Sulphate (SO42-) plays an important role in the detoxification of numerous xenobiotics, including the widely used analgesic drug, acetaminophen (APAP) (Cole & Evrovski, 2000). The Na+-SO42- cotransporter, NaS1 is expressed in the kidney, where it maintains blood sulphate levels (Markovich, 2001). NaS1 knock-out (Nas1-/-) mice exhibit hyposulphataemia and hypersulphaturia (Dawson et al. 2003). This project assessed the molecular, biochemical and physiological consequences of APAP challenge. Male Nas1+/+ and Nas1-/- mice aged 1-4 months (n= 5-7 mice), were injected with 125-, 250- or 500-mg/kg of APAP i.p. The animals were sacrificed at various times (0, 2, 4, 5, 6 and 12 hours) after APAP administration. Serum alanine aminotransferase (ALT) levels in Nas1+/+ and Nas1-/- mice were measured as an indicator of APAP-induced liver injury. ALT levels were 3-fold higher in Nas1-/- mice when compared to Nas1+/+ mice at 12 hours after APAP treatment (250-mg/kg). This supports our histological findings of increased cellular damage in Nas1-/- mice. Extensive haemorrhaging was observed in lobular areas of Nas1-/- mice (500-mg/kg APAP, t=5 hours post-injection) but not in Nas1+/+ mice. Hepatic glutathione (GSH) depletion was greater in Nas1-/- mice (87% reduction), compared to Nas1+/+ mice (63% reduction) at 250-mg/kg dosage regime (t=2 hours post-injection) whereas repletion of GSH showed no significant differences between and Nas1+/+ and Nas1-/-mice. The GSTpi mRNA levels were significantly induced (2-fold) in Nas1-/- mice, when compared to Nas1+/+ mice. The induction of GSTpi mRNA levels in APAP-treated Nas1-/- mice, could be a compensatory response to the GSH depletion. The mRNA levels of CYP3A11, which are responsible for the production of reactive metabolite, N-acetyl-p-benzoquinone imine (NAPQI) (Zhang et al., 2002), were significantly increased (1.5-fold) in Nas1-/- mice when compared to Nas1+/+ mice (250-mg/kg APAP, t=2 hours post-injection). In summary, we have identified increased APAP-induced hepatotoxicity and more rapid GSH depletion in the hyposulphataemic Nas1-/- mice and this may be due to low blood sulphate levels, which limits APAP sulphonation. This study suggests the potential role of NaS1 in the modulation of APAP-induced hepatotoxicity.

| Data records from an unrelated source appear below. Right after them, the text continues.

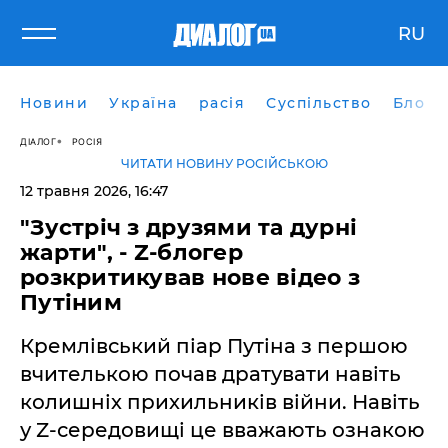
RU
Новини
Україна
расія
Суспільство
Блоги
ДІАЛОГ
РОСІЯ
ЧИТАТИ НОВИНУ РОСІЙСЬКОЮ
12 травня 2026, 16:47
​"Зустріч з друзями та дурні
жарти", - Z-блогер
розкритикував нове відео з
Путіним
Кремлівський піар Путіна з першою
вчителькою почав дратувати навіть
колишніх прихильників війни. Навіть
у Z-середовищі це вважають ознакою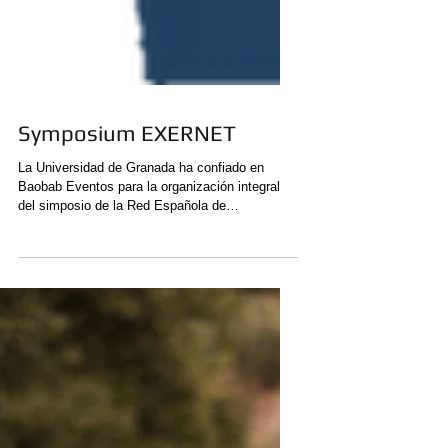
Symposium EXERNET
La Universidad de Granada ha confiado en
Baobab Eventos para la organización integral
del simposio de la Red Española de
Investigación en...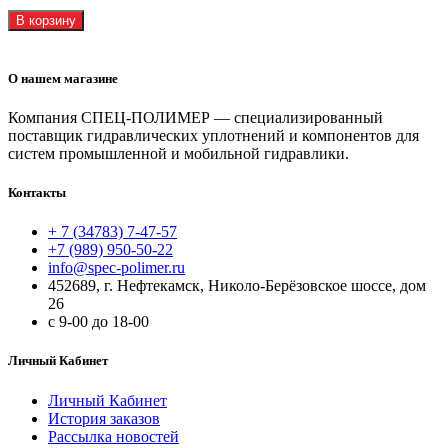
В корзину
О нашем магазине
Компания СПЕЦ-ПОЛИМЕР — специализированный
поставщик гидравлических уплотнений и компонентов для
систем промышленной и мобильной гидравлики.
Контакты
+ 7 (34783) 7-47-57
+7 (989) 950-50-22
info@spec-polimer.ru
452689, г. Нефтекамск, Николо-Берёзовское шоссе, дом
26
с 9-00 до 18-00
Личный Кабинет
Личный Кабинет
История заказов
Рассылка новостей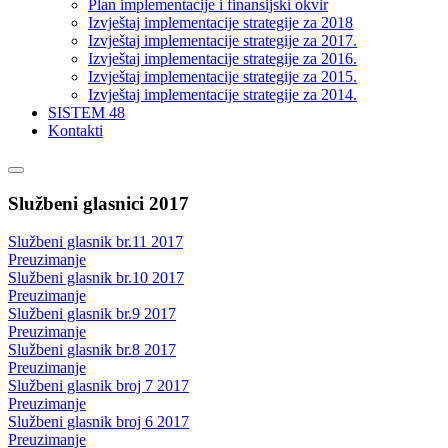
Plan implementacije i finansijski okvir
Izvještaj implementacije strategije za 2018
Izvještaj implementacije strategije za 2017.
Izvještaj implementacije strategije za 2016.
Izvještaj implementacije strategije za 2015.
Izvještaj implementacije strategije za 2014.
SISTEM 48
Kontakti
Službeni glasnici 2017
Službeni glasnik br.11 2017
Preuzimanje
Službeni glasnik br.10 2017
Preuzimanje
Službeni glasnik br.9 2017
Preuzimanje
Službeni glasnik br.8 2017
Preuzimanje
Službeni glasnik broj 7 2017
Preuzimanje
Službeni glasnik broj 6 2017
Preuzimanje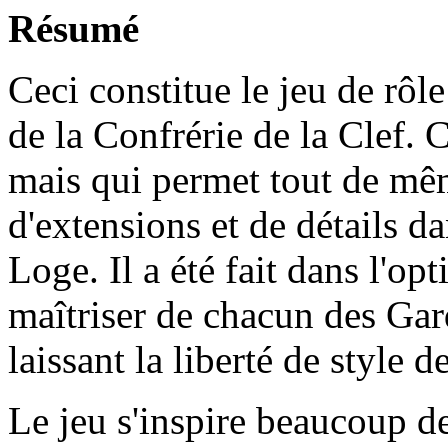
Résumé
Ceci constitue le jeu de rôl
de la Confrérie de la Clef. 
mais qui permet tout de mêm
d'extensions et de détails da
Loge. Il a été fait dans l'op
maîtriser de chacun des Gard
laissant la liberté de style 
Le jeu s'inspire beaucoup d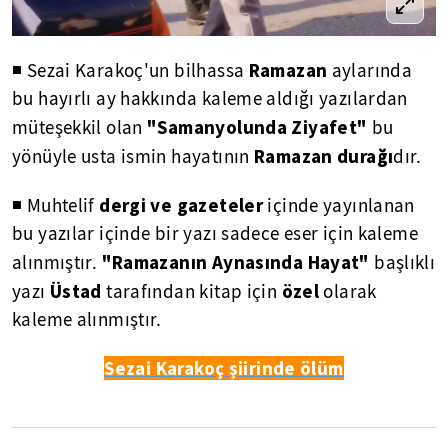
Ramazan
◾ Sezai Karakoç'un bilhassa
aylarında
bu hayırlı ay hakkında kaleme aldığı yazılardan
"Samanyolunda Ziyafet"
müteşekkil olan
bu
Ramazan durağı
yönüyle usta ismin hayatının
dır.
dergi ve gazeteler
◾ Muhtelif
içinde yayınlanan
bu yazılar içinde bir yazı sadece eser için kaleme
"Ramazanın Aynasında Hayat"
alınmıştır.
başlıklı
Üstad
özel
yazı
tarafından kitap için
olarak
kaleme alınmıştır.
Sezai Karakoç şiirinde ölüm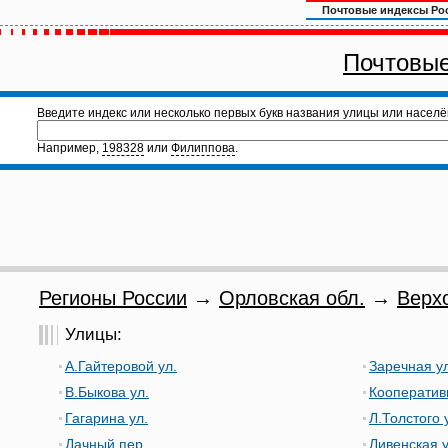
Почтовые индексы Ро
Почтовые
Введите индекс или несколько первых букв названия улицы или населё
Например,
198328
или
Филиппова
.
Регионы России
→
Орловская обл.
→
Верх
Улицы:
А.Гайтеровой ул.
Заречная ул
В.Быкова ул.
Кооператив
Гагарина ул.
Л.Толстого 
Дачный пер.
Ливенская у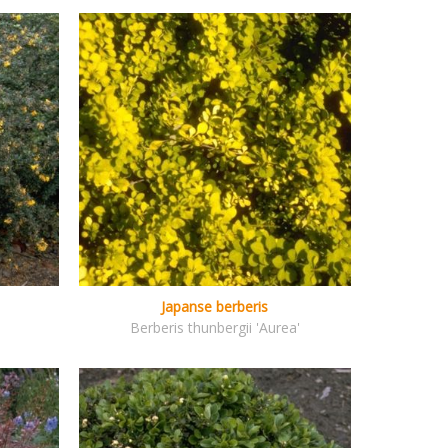
Japanse berberis
Berberis thunbergii 'Aurea'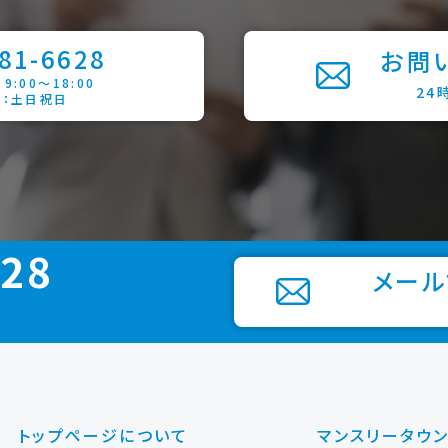
81-6628
お問
:00～18:00
24
日：土日祝日
628
メール
トップページについて
マンスリータウ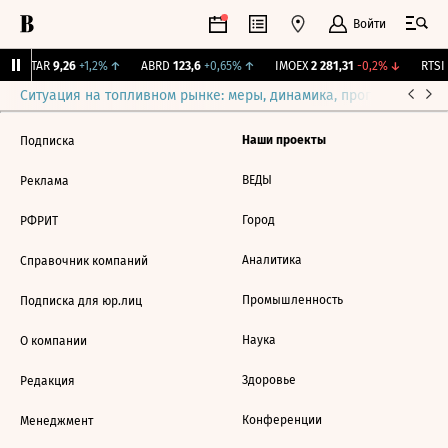
Войти
UTAR
9,26
+1,2%
↑
ABRD
123,6
+0,65%
↑
IMOEX
2 281,31
-0,2%
↓
RTSI
Ситуация на топливном рынке: меры, динамика, прогнозы
Выб
Наши проекты
Подписка
ВЕДЫ
Реклама
Город
РФРИТ
Аналитика
Справочник компаний
Промышленность
Подписка для юр.лиц
Наука
О компании
Здоровье
Редакция
Конференции
Менеджмент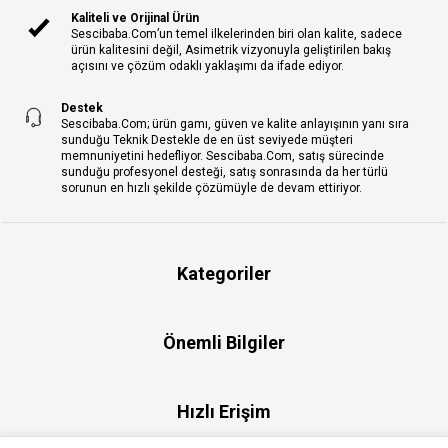
Kaliteli ve Orijinal Ürün
Sescibaba.Com’un temel ilkelerinden biri olan kalite, sadece
ürün kalitesini değil, Asimetrik vizyonuyla geliştirilen bakış
açısını ve çözüm odaklı yaklaşımı da ifade ediyor.
Destek
Sescibaba.Com; ürün gamı, güven ve kalite anlayışının yanı sıra
sunduğu Teknik Destekle de en üst seviyede müşteri
memnuniyetini hedefliyor. Sescibaba.Com, satış sürecinde
sunduğu profesyonel desteği, satış sonrasında da her türlü
sorunun en hızlı şekilde çözümüyle de devam ettiriyor.
Kategoriler
Önemli Bilgiler
Hızlı Erişim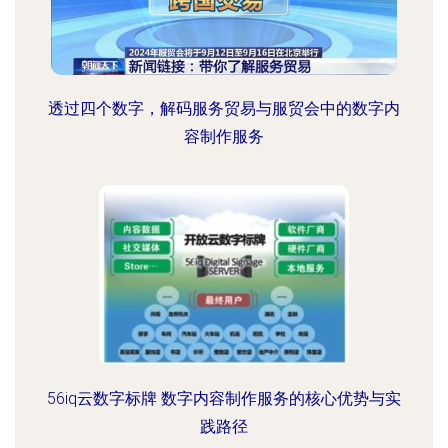
透过四个数字，解码服务贸易与服贸会中的数字内
容制作服务
56iq云数字标牌 数字内容制作服务的核心优势与实
践路径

Cole, D.E. & Evrovski, J. (2000) Critical Reviews in Clinical Laboratory Sciences 37, 299-344.

Dawson, P.A., Beck, L. & Markovich, D. (2003) Proceedings of the National Academy of Science U.S.A. 100, 13704-13709.

Markovich, D (2001) Physiological Reviews 81, 1499-1534.

Zhang, J., Huang, W., Chua, S.S., Wei, P. & Moore, D.D. (2002) Science 298, 422-424.